In general, a Team should be created when a group of people need a shared, ongoing place to communicate and store files together — not for one-off conversations. If what is needed is primarily conversational, you can use the Chat feature in Teams to create a Group Chat. Files can still be shared within a Group Chat.

What Are Group Chats?

Group Chats in Microsoft Teams are best suited for quick, informal conversations between a small group of people that don’t warrant a full Team. They are easy to start and work well for ad hoc coordination. However, they are not a replacement for a Team when ongoing collaboration and organized file storage are needed.

You can share files inside a Group Chat, but it is important to understand how that works and where those files end up:

  • Where files are stored: Files shared in a Group Chat are stored in the sender’s personal OneDrive, not in a shared SharePoint location. The file is shared with the other chat participants, but it lives in your OneDrive — not in a central project or team folder.
  • Access depends on the sender: If the person who shared the file leaves the organization or revokes access, others in the chat may lose the ability to view it. There is no shared ownership the way there is with a Team channel.
  • No folder structure: Files in a Group Chat are accessible through the Files tab in the chat, but they cannot be organized into folders or managed the way files in a Team channel can be.

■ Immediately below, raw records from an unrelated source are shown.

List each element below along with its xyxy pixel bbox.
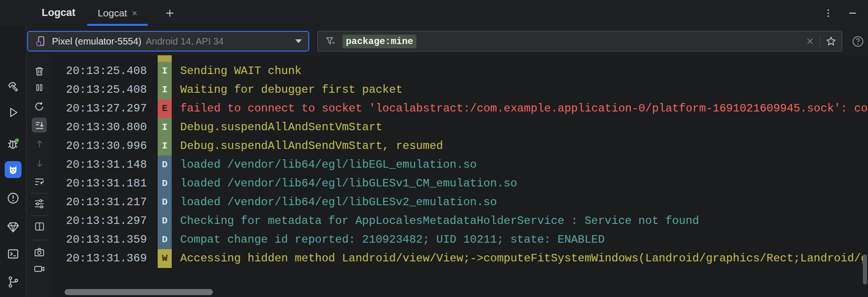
stripe-item-run[interactable] (5, 104, 22, 121)
log-row[interactable]: 20:13:31.359 D Compat change id reported… (51, 230, 868, 249)
horizontal-scrollbar-thumb[interactable] (65, 289, 213, 295)
tab-close-icon[interactable]: × (132, 8, 138, 18)
soft-wrap-button[interactable] (32, 174, 47, 189)
pause-icon (34, 82, 45, 93)
logcat-action-toolbar (27, 55, 51, 297)
stripe-item-problems[interactable] (5, 190, 22, 207)
log-row[interactable]: 20:13:31.148 D loaded /vendor/lib64/egl/… (51, 156, 868, 174)
log-message: Debug.suspendAllAndSentVmStart (180, 118, 868, 137)
device-name: Pixel (emulator-5554) (52, 36, 141, 47)
device-selector[interactable]: Pixel (emulator-5554) Android 14, API 34 (27, 31, 309, 52)
log-output-viewport[interactable]: '' , '' ' 20:13:25.408 I Sending WAIT ch… (51, 55, 868, 297)
vertical-scrollbar-thumb[interactable] (863, 254, 867, 284)
log-timestamp: 20:13:31.148 (66, 156, 147, 174)
options-menu-button[interactable] (821, 6, 835, 20)
minimize-icon (847, 7, 858, 19)
log-message: Compat change id reported: 210923482; UI… (180, 230, 868, 249)
log-row[interactable]: 20:13:31.217 D loaded /vendor/lib64/egl/… (51, 193, 868, 212)
log-level-badge: E (158, 99, 172, 118)
logcat-tab-bar: Logcat Logcat × (0, 0, 868, 26)
log-timestamp: 20:13:31.217 (66, 193, 147, 212)
gem-icon (6, 220, 20, 234)
video-icon (33, 263, 45, 275)
debug-active-dot (15, 138, 19, 142)
log-level-badge: D (158, 156, 172, 174)
filter-funnel-icon[interactable] (324, 35, 337, 48)
clear-filter-icon[interactable] (805, 36, 815, 46)
stripe-item-debug[interactable] (5, 135, 22, 152)
split-panel-button[interactable] (32, 219, 47, 234)
stripe-item-logcat[interactable] (5, 161, 22, 178)
problems-alert-icon (7, 192, 20, 205)
hide-panel-button[interactable] (846, 6, 860, 20)
refresh-icon (33, 100, 45, 112)
favorite-star-icon[interactable] (825, 35, 837, 47)
log-row[interactable]: 20:13:30.800 I Debug.suspendAllAndSentVm… (51, 118, 868, 137)
log-level-badge: D (158, 174, 172, 193)
log-row[interactable]: 20:13:27.297 E failed to connect to sock… (51, 99, 868, 118)
tool-window-stripe (0, 26, 27, 297)
debug-bug-icon (6, 137, 20, 151)
help-button[interactable] (852, 35, 864, 48)
log-timestamp: 20:13:31.369 (66, 249, 147, 268)
build-hammer-icon (7, 80, 20, 93)
restart-logcat-button[interactable] (32, 99, 47, 114)
log-level-badge: D (158, 212, 172, 230)
sliders-icon (33, 198, 45, 210)
log-level-badge: I (158, 118, 172, 137)
log-message: Checking for metadata for AppLocalesMeta… (180, 212, 868, 230)
toolbar-separator (30, 240, 48, 240)
screenshot-button[interactable] (32, 245, 47, 260)
logcat-filter-input[interactable]: package:mine (317, 31, 842, 52)
kebab-menu-icon (823, 8, 833, 18)
scroll-to-end-toggle[interactable] (32, 118, 47, 133)
stripe-item-version-control[interactable] (5, 274, 22, 290)
log-row[interactable]: 20:13:31.369 W Accessing hidden method L… (51, 249, 868, 268)
soft-wrap-icon (33, 176, 45, 188)
configure-logcat-options-button[interactable] (32, 196, 47, 211)
log-timestamp: 20:13:27.297 (66, 99, 147, 118)
screen-record-button[interactable] (32, 261, 47, 276)
toolbar-separator (30, 215, 48, 216)
dropdown-caret-icon (295, 39, 302, 43)
add-tab-button[interactable] (163, 6, 177, 20)
stripe-item-build[interactable] (5, 78, 22, 95)
log-level-badge: I (158, 81, 172, 99)
log-level-badge: D (158, 193, 172, 212)
log-level-badge (158, 55, 172, 62)
log-timestamp: 20:13:31.359 (66, 230, 147, 249)
scroll-to-end-icon (34, 119, 45, 131)
clear-logcat-button[interactable] (32, 64, 47, 79)
log-row-clipped[interactable]: '' , '' ' (51, 55, 868, 62)
log-row[interactable]: 20:13:31.297 D Checking for metadata for… (51, 212, 868, 230)
pause-logcat-button[interactable] (32, 80, 47, 95)
log-row[interactable]: 20:13:30.996 I Debug.suspendAllAndSendVm… (51, 137, 868, 156)
run-play-icon (7, 106, 20, 119)
log-message: loaded /vendor/lib64/egl/libGLESv1_CM_em… (180, 174, 868, 193)
log-level-badge: W (158, 249, 172, 268)
log-timestamp: 20:13:31.297 (66, 212, 147, 230)
log-message: failed to connect to socket 'localabstra… (180, 99, 868, 118)
previous-occurrence-button[interactable] (32, 136, 47, 151)
trash-icon (33, 65, 45, 77)
log-row[interactable]: 20:13:25.408 I Sending WAIT chunk (51, 62, 868, 81)
stripe-item-terminal[interactable] (5, 245, 22, 262)
log-message: Accessing hidden method Landroid/view/Vi… (180, 249, 868, 268)
filter-query-token[interactable]: package:mine (343, 35, 416, 48)
arrow-down-icon (34, 157, 45, 169)
log-level-badge: D (158, 230, 172, 249)
logcat-cat-icon (7, 163, 19, 176)
terminal-icon (7, 247, 20, 260)
filter-divider (820, 35, 820, 47)
stripe-item-app-quality-insights[interactable] (5, 219, 22, 236)
log-timestamp: 20:13:31.181 (66, 174, 147, 193)
log-timestamp: 20:13:30.996 (66, 137, 147, 156)
log-message: Debug.suspendAllAndSendVmStart, resumed (180, 137, 868, 156)
log-timestamp: 20:13:25.408 (66, 62, 147, 81)
tab-label: Logcat (98, 7, 127, 19)
log-row[interactable]: 20:13:25.408 I Waiting for debugger firs… (51, 81, 868, 99)
log-row[interactable]: 20:13:31.181 D loaded /vendor/lib64/egl/… (51, 174, 868, 193)
log-timestamp: 20:13:30.800 (66, 118, 147, 137)
tab-logcat[interactable]: Logcat × (87, 0, 148, 26)
next-occurrence-button[interactable] (32, 156, 47, 171)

Group Chats are fine for quick back-and-forth. For anything that needs to be stored, referenced later, or shared with a consistent group over time, a Team channel is the right place.

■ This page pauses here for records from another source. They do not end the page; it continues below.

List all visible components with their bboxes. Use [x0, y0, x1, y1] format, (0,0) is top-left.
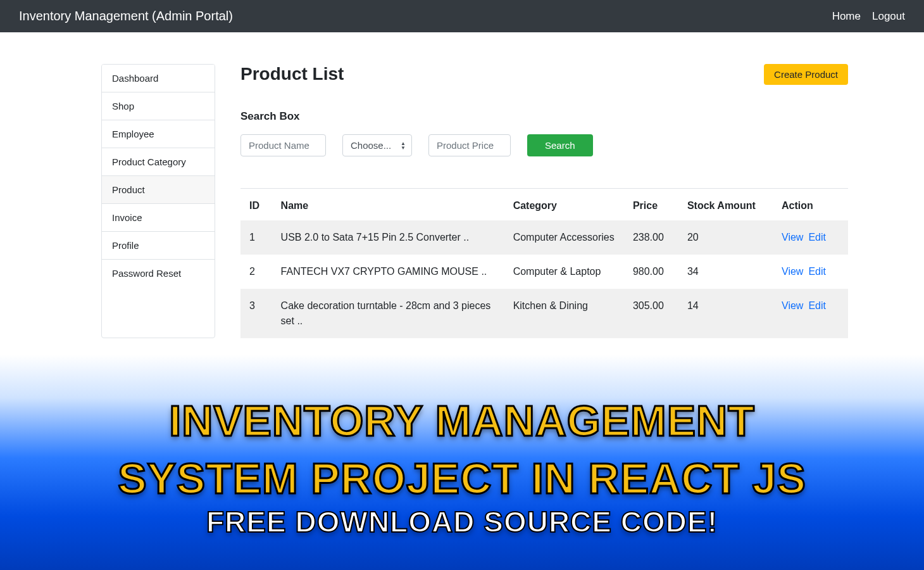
cell-price: 980.00: [625, 255, 680, 289]
table-header-row: ID Name Category Price Stock Amount Acti…: [240, 189, 848, 220]
cell-id: 3: [240, 289, 273, 338]
th-action: Action: [774, 189, 848, 220]
th-price: Price: [625, 189, 680, 220]
cell-name: Cake decoration turntable - 28cm and 3 p…: [273, 289, 506, 338]
category-select-wrapper: ▲▼: [342, 134, 412, 156]
search-row: ▲▼ Search: [240, 134, 848, 156]
overlay-title-line1: INVENTORY MANAGEMENT: [169, 398, 754, 443]
edit-link[interactable]: Edit: [808, 266, 826, 277]
sidebar-item-product-category[interactable]: Product Category: [102, 148, 215, 176]
sidebar-item-password-reset[interactable]: Password Reset: [102, 260, 215, 287]
sidebar-item-dashboard[interactable]: Dashboard: [102, 65, 215, 92]
cell-category: Kitchen & Dining: [506, 289, 625, 338]
edit-link[interactable]: Edit: [808, 232, 826, 243]
cell-category: Computer & Laptop: [506, 255, 625, 289]
navbar-brand: Inventory Management (Admin Portal): [19, 9, 233, 23]
view-link[interactable]: View: [782, 266, 803, 277]
cell-stock: 20: [680, 220, 774, 255]
cell-stock: 14: [680, 289, 774, 338]
cell-name: FANTECH VX7 CRYPTO GAMING MOUSE ..: [273, 255, 506, 289]
nav-logout[interactable]: Logout: [872, 10, 905, 23]
table-row: 2 FANTECH VX7 CRYPTO GAMING MOUSE .. Com…: [240, 255, 848, 289]
table-row: 1 USB 2.0 to Sata 7+15 Pin 2.5 Converter…: [240, 220, 848, 255]
main: Product List Create Product Search Box ▲…: [240, 64, 886, 338]
th-category: Category: [506, 189, 625, 220]
navbar-nav: Home Logout: [832, 10, 905, 23]
table-row: 3 Cake decoration turntable - 28cm and 3…: [240, 289, 848, 338]
product-name-input[interactable]: [240, 134, 326, 156]
view-link[interactable]: View: [782, 300, 803, 311]
page-title: Product List: [240, 64, 344, 84]
cell-price: 305.00: [625, 289, 680, 338]
sidebar: Dashboard Shop Employee Product Category…: [101, 64, 215, 338]
content-container: Dashboard Shop Employee Product Category…: [0, 32, 924, 338]
page-header: Product List Create Product: [240, 64, 848, 85]
th-stock: Stock Amount: [680, 189, 774, 220]
cell-id: 2: [240, 255, 273, 289]
table-wrap: ID Name Category Price Stock Amount Acti…: [240, 188, 848, 338]
overlay-title-line2: SYSTEM PROJECT IN REACT JS: [118, 456, 806, 501]
overlay-subtitle: FREE DOWNLOAD SOURCE CODE!: [206, 505, 718, 539]
cell-category: Computer Accessories: [506, 220, 625, 255]
cell-price: 238.00: [625, 220, 680, 255]
cell-name: USB 2.0 to Sata 7+15 Pin 2.5 Converter .…: [273, 220, 506, 255]
view-link[interactable]: View: [782, 232, 803, 243]
product-table: ID Name Category Price Stock Amount Acti…: [240, 189, 848, 338]
category-select[interactable]: [342, 134, 412, 156]
sidebar-item-employee[interactable]: Employee: [102, 120, 215, 148]
sidebar-item-shop[interactable]: Shop: [102, 92, 215, 120]
search-section: Search Box ▲▼ Search: [240, 110, 848, 156]
sidebar-item-invoice[interactable]: Invoice: [102, 204, 215, 232]
product-price-input[interactable]: [428, 134, 511, 156]
th-id: ID: [240, 189, 273, 220]
cell-id: 1: [240, 220, 273, 255]
cell-stock: 34: [680, 255, 774, 289]
search-label: Search Box: [240, 110, 848, 123]
navbar: Inventory Management (Admin Portal) Home…: [0, 0, 924, 32]
create-product-button[interactable]: Create Product: [764, 64, 848, 85]
promo-overlay: INVENTORY MANAGEMENT SYSTEM PROJECT IN R…: [0, 355, 924, 570]
edit-link[interactable]: Edit: [808, 300, 826, 311]
table-head: ID Name Category Price Stock Amount Acti…: [240, 189, 848, 220]
cell-action: ViewEdit: [774, 220, 848, 255]
sidebar-item-product[interactable]: Product: [102, 176, 215, 204]
sidebar-item-profile[interactable]: Profile: [102, 232, 215, 260]
nav-home[interactable]: Home: [832, 10, 861, 23]
search-button[interactable]: Search: [527, 134, 593, 156]
table-body: 1 USB 2.0 to Sata 7+15 Pin 2.5 Converter…: [240, 220, 848, 338]
cell-action: ViewEdit: [774, 255, 848, 289]
th-name: Name: [273, 189, 506, 220]
cell-action: ViewEdit: [774, 289, 848, 338]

How a Team Relates to SharePoint

Every Microsoft Team has a SharePoint site automatically created behind the scenes. This SharePoint site is where all files in the Team's Standard Channels are actually stored. The files you see in a channel's Files tab are stored in a document library on that Team's SharePoint site.

This is also how the T: and X: drives work in Cloud Drive Mapper:

  • T: Drive —The T: drive (Teams Drive) is built from your Team memberships. When you are a member of a Team, its channels appear as folders in T:. This includes Standard Channels and any Private Channels you have been added to.
  • X: Drive —The X: drive (SharePoint Drive) connects directly to the SharePoint site behind the Team. It shows you the document library contents based on your SharePoint permissions.

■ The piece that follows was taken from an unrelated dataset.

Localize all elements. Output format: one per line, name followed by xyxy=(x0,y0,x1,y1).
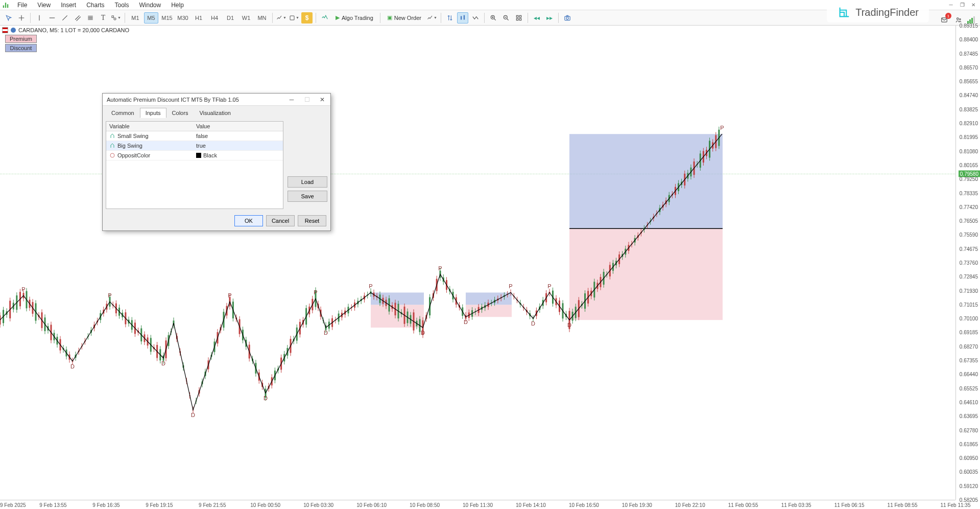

In most cases, T: and X: will show you the same files. However, there are two important differences to be aware of:

  • A Private Channel stores its files on its own separate SharePoint site — not the main Team site. This means Private Channel folders appear in T: but not in X: for that Team. If you see a folder in T: that you cannot find in X:, it is almost certainly a Private Channel.
  • Files or folders created directly in SharePoint (outside of a channel) will appear in X: but not in T:, because Teams has no awareness of content that was not created through a channel.

More information (along with an example and screenshots) can be found here:

Christman Help Center - T: and X: Drive: What's the difference?

Quick rule: In X: but not T:? The folder was created in SharePoint, not through Teams. In T: but not X:? It is a Private Channel. Your files are not missing — they are just accessed through different paths.

Adding External Users (Guests) to a Team

Microsoft Teams allows external users — people outside your organization — to be invited as Guests into a Team. Guests can participate in conversations and access files in the Team's Standard Channels.

However, there are important things to understand before adding an external guest:

  • A Guest added to a Team gains access to all Standard Channels in that Team and their files. There is no way to limit a guest to only certain Standard Channels.
  • If any Standard Channel contains content that should not be shared with that guest, you should not add them to the Team at that level. Consider whether a Private Channel or a separate, purpose-built Team would be more appropriate.
  • Please put in a helpdesk ticket if you have questions.
⚠  Important: Teams created for Operations projects should never have external guests invited. Project Teams contain sensitive internal content, communications, and files that are not appropriate for external access. If a project requires collaboration with an external party, contact IT to discuss the right approach.